AUTHOR=Gu Shaorui , Wang Wenli , Wang Xishi , Wu Kaiqin , Zhang Xin , Xie Shiliang , Zhou Yongxin TITLE=Effects of Preserving the Pulmonary Vagus Nerve Branches on Cough After Pneumonectomy During Video-Assisted Thoracic Surgery JOURNAL=Frontiers in Oncology VOLUME=12 YEAR=2022 URL=https://www.frontiersin.org/journals/oncology/articles/10.3389/fonc.2022.837413 DOI=10.3389/fonc.2022.837413 ISSN=2234-943X ABSTRACT=Background

Cough is one of the most common complications of early-stage non-small cell lung cancer (NSCLC) after video-assisted thoracoscopic surgery (VATS). The vagus nerve plays an important role in pulmonary inflammation and the cough reflex. In this study, we attempted to reduce the incidence of postoperative chronic cough and other complications by preserving the pulmonary vagus nerve branches.

Patients and Methods

This study was a randomized controlled double-blinded trial of subjects and observers.
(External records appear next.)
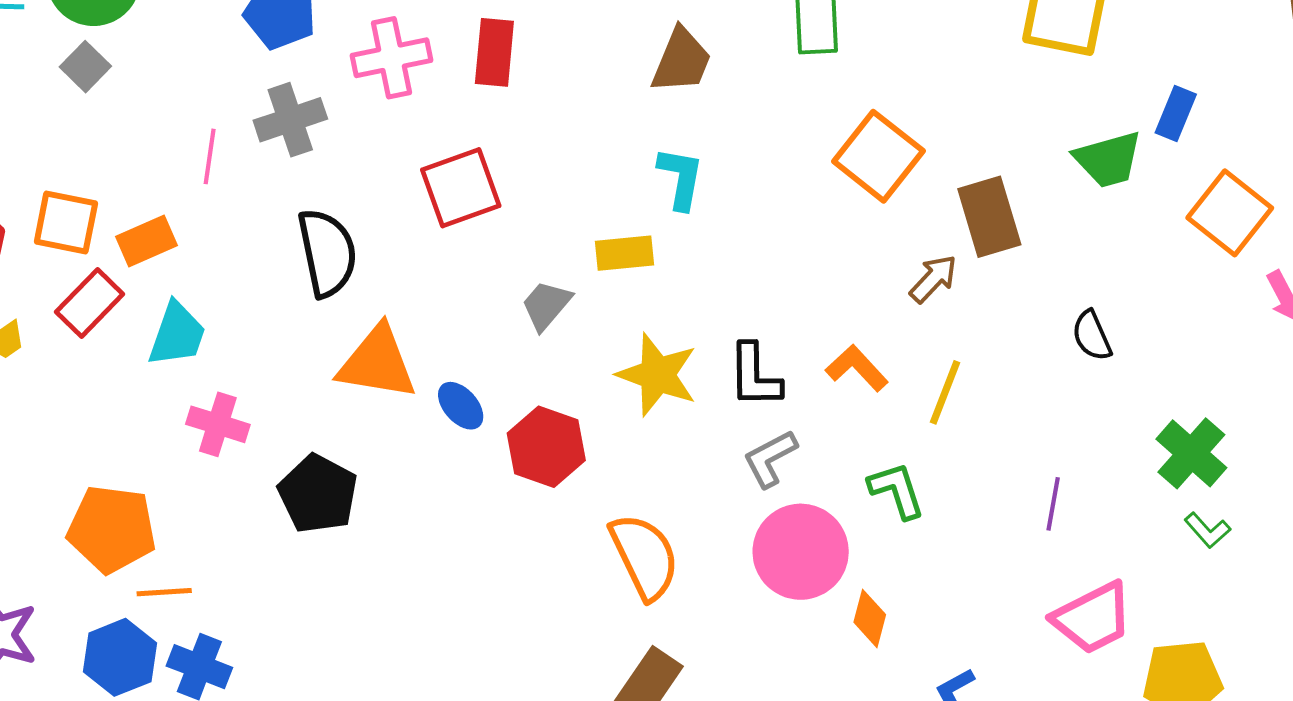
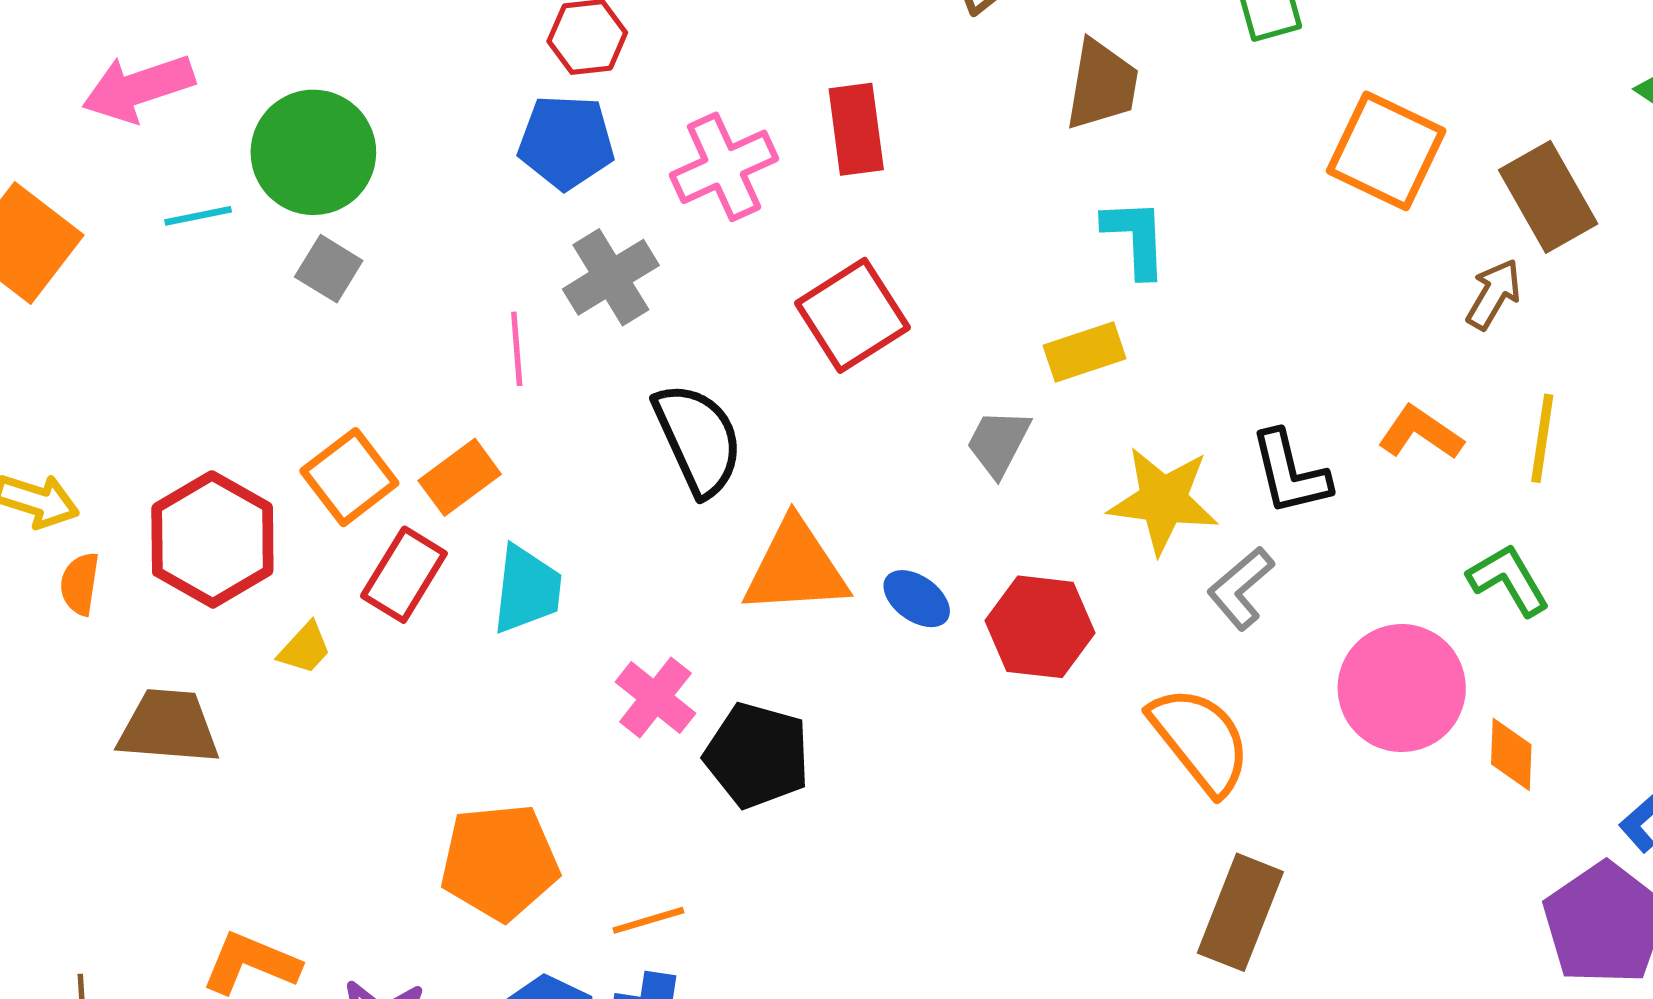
orange square: (66, 222) -> (349, 477), turned -36
pink cross: (218, 424) -> (655, 698), moved, turned 34
gray L-shape: (770, 458) -> (1241, 588), moved
orange line: (164, 592) -> (648, 920), moved

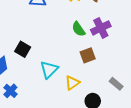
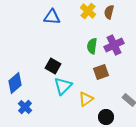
green semicircle: (78, 29) -> (92, 46), turned 42
black square: (23, 49) -> (53, 66), moved

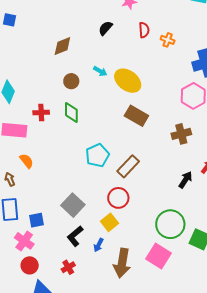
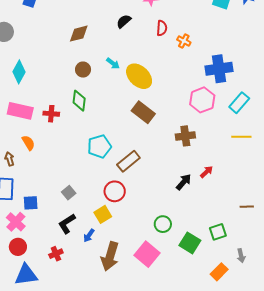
red cross: (41, 112) -> (51, 114), moved
gray square: (73, 205) -> (69, 193), size x0.6
green circle: (170, 224) -> (163, 224), size x0.6

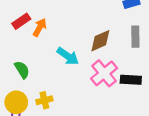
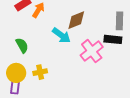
brown diamond: (100, 41) -> (76, 20), moved
black rectangle: (131, 80) -> (113, 39), moved

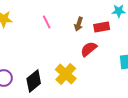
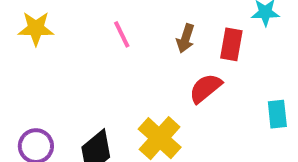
red rectangle: (102, 27) -> (231, 44), turned -70

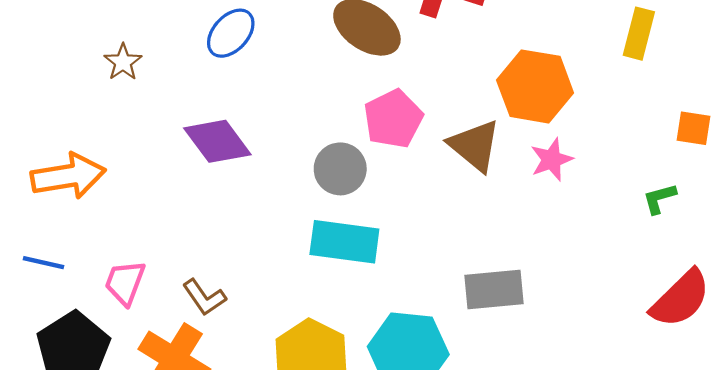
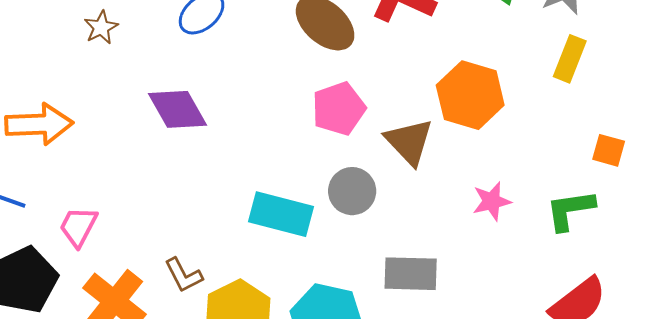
pink star: (552, 160) -> (492, 201), moved
gray circle: (340, 169) -> (352, 191), moved
green L-shape: (659, 199) -> (570, 210), size x1.6
brown L-shape: (204, 297) -> (183, 275), moved

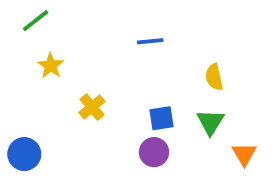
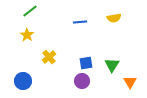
green line: (36, 21) -> (30, 11), moved
yellow semicircle: (214, 77) -> (114, 18), moved, turned -88
blue circle: (24, 154) -> (23, 81), moved

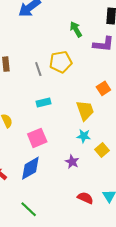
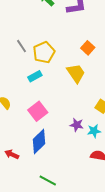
yellow pentagon: (61, 62) -> (44, 52), moved
cyan star: (84, 136) -> (94, 131), moved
A total of 158 NSCLC patients were enrolled. We randomly assigned 79 patients to Group A (pulmonary branch of vagus nerve preservation group) and 79 cases to Group B (conventional surgical treatment group). In the final analysis, 72 patients from Group A and 69 patients from Group B were included. The main outcome measure of the study was the occurrence of CAP or other postoperative complications within five weeks. This trial was registered with ClinicalTrials.gov (number NCT03921828).

Results

There was no significant difference in preoperative general clinical data between the two groups. No death during the perioperative period occurred in either of the two groups. There was no significant difference between the two groups in operation time, intraoperative bleeding, number of lymph nodes sent for examination, number of cases transferred to ICU after operation, postoperative catheterization time, or postoperative hospital stay (P>0.05). There was no significant difference in other pulmonary and cardiovascular complications between the two groups, including pulmonary infection (2.78% vs. 8.70%, P = 0.129), atelectasis (1.39% vs. 0%, P = 0.326), pleural effusion (2.78% vs. 1.45%, P = 0.585), persistent pulmonary leakage (2.78% vs. 2.90%, P = 0.965), arrhythmia (2.78% vs. 1.45%, P = 0.585), and heart failure (0% vs. 1.45%, P = 0.305). The incidence of CAP in Group A was significantly lower than that in Group B (13.89% vs. 30.43%, P = 0.018). The LCQ-MC scores in Group A were significantly higher than those in Group B at two and five weeks after operation (P<0.05). Univariate and multivariate analysis showed that the risk factors for postoperative CAP were surgical side (right lung), surgical lung lobe (upper lobe), preservation of pulmonary branch of the vagus nerve during operation, and duration of anesthesia.

Conclusions

Preserving the pulmonary vagus nerve branches during VATS in patients with stage IA1-2 NSCLC can reduce the incidence of postoperative CAP.